Peng SHEPHERD
ALBIN MICHEL
592pp - 24,90 €
Critique parue en août 2020 dans Bifrost n° 99
Futur proche : un homme perd tout à coup son ombre sur un marché en Inde. Les médias s’emparent de l’affaire, et il s’avère bientôt qu’outre son ombre, la mémoire du pauvre homme a également été endommagée ; de nombreux souvenirs lui manquent. Ce n’est que le début d’une pandémie qui va très vite – en quelques jours – se répandre partout dans le monde sans qu’on comprenne comment elle fonctionne ; s’agit-il d’une contamination, d’une malédiction, d’une expérience qui aurait mal tourné ? Shepherd n’en dira rien. Toujours est-il qu’après l’ombre, la mémoire s’enfuit par tranches. Le roman s’ouvre quelques semaines après le début des événements, alors que Max et Ory se sont réfugiés dans un hôtel après avoir assisté au mariage d’un couple d’amis où ils ont appris l’arrivée de la pandémie sur le sol américain. Or, Max a perdu son ombre, et les deux protagonistes vivent dans l’attente angoissée des premières pertes de mémoire. Incapable de se résoudre à ce que Max la voit dépérir, Ory, profitant de l’absence de son mari parti chercher de la nourriture, décide de s’enfuir. C’est durant sa fuite qu’elle entreprend de s’enregistrer, racontant tout ce qu’elle vit, ses rencontres avec des malades à divers stades. Dans le même temps, fou de douleur, Ory part à sa recherche, mais du mauvais côté… Le récit alterne alors la narration entre Max et Ory et deux autres personnages : Naz, une jeune iranienne venue aux États-Unis pour préparer les JO au tir à l’arc — talent utile dans ce monde apocalyptique –, et un homme sans nom amnésique suite à un accident de voiture que certains docteurs conduiront en Inde à la rencontre du patient zéro.
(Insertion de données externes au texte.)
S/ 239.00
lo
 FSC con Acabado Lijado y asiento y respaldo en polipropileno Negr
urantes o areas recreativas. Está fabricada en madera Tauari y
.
La force du roman tient à son matériau humain : en dressant le portrait de femmes et d’hommes minés par l’épée de Damoclès au-dessus de leur tête, épée qui finira inéluctablement par s’abattre, Shepherd fait montre d’une belle empathie pour l’ensemble de ses protagonistes. Sains ou malades diversement atteints, chacun réagit à sa façon, fataliste ou refusant l’adversité, tentant de conserver un optimisme fragile face à l’absence de remède. Les personnages – nombreux – échappent tous à la caricature, et se redéfinissent progressivement par rapport à un constituant majeur de la condition humaine : la mémoire, mouvante, relative, finalement tout sauf acquise dans un contexte évoquant un Alzheimer généralisé. Les scènes — poignantes – de personnages qui comprennent qu’ils ont perdu quelque chose, sans savoir quoi au juste, contrebalancent ainsi une narration d’événements plus conventionnelle qui enfile un certain nombre de passages obligés du scénario d’apocalypse : luttes entre survivants, montée des croyances… Si sur cet aspect Shepherd s’avère moins convaincante, elle a néanmoins une très bonne idée : mâtiner sa pandémie de magie (ou de fantasy, appelez ça comme vous voulez). Ainsi, de temps en temps, de manière aléatoire et imprévisible, les oublis deviennent réalité : une personne oublie qu’un cerf a des bois sur la tête ? Les bois disparaissent et sont remplacés par une paire d’ailes spectrales. Dans d’autres villes, un incendie généralisé se déclare… Cette idée, si elle tient clairement lieu de deus ex machina, offre pourtant un surcroît d’intérêt, quand elle ne relance pas totalement celui-ci. Car il nous faut parler du principal défaut du livre : sa longueur. Sur près de six cent pages on suit Max, Ory, Naz et Celui Qui Rassemble ; c’est beaucoup trop, tant l’autrice peine à maintenir l’attention du lecteur de bout en bout. Raboté d’un tiers, ce livre aurait pu limiter les passages obligés de la chute du monde et conserver intacte la force des personnages, remarquable dès les premières lignes – la preuve du talent naissant de Peng Shepherd. Car oui, il s’agit d’un premier roman, et malgré ses défauts évidents, l’aisance globale de l’autrice impressionne. Reste donc une belle découverte, une nouvelle voix au fort potentiel et qu’on espère relire avant longtemps – en plus court.